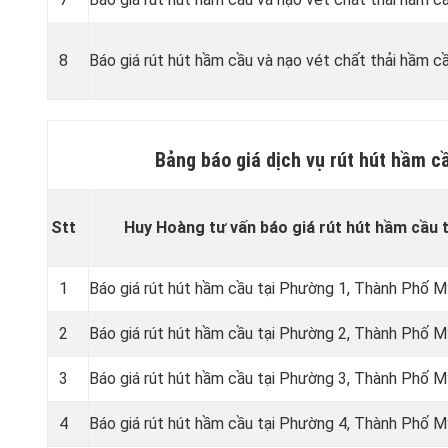
8
Báo giá rút hút hầm cầu và nạo vét chất thải hầm cầ
Bảng báo giá dịch vụ rút hút hầm c
Stt
Huy Hoàng tư vấn báo giá rút hút hầm cầu 
1
Báo giá rút hút hầm cầu tại Phường 1, Thành Phố 
2
Báo giá rút hút hầm cầu tại Phường 2, Thành Phố 
3
Báo giá rút hút hầm cầu tại Phường 3, Thành Phố 
4
Báo giá rút hút hầm cầu tại Phường 4, Thành Phố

******************************

**DIRECTIONS:** Transcribe the line that contains "Báo giá rút hút hầm cầu tại Phường 3, Thành" exactly, then each line after it through the end of the material. Nothing else belongs in the output.

**RESULT FOR THIS TASK:**
Báo giá rút hút hầm cầu tại Phường 3, Thành Phố 
4
Báo giá rút hút hầm cầu tại Phường 4, Thành Phố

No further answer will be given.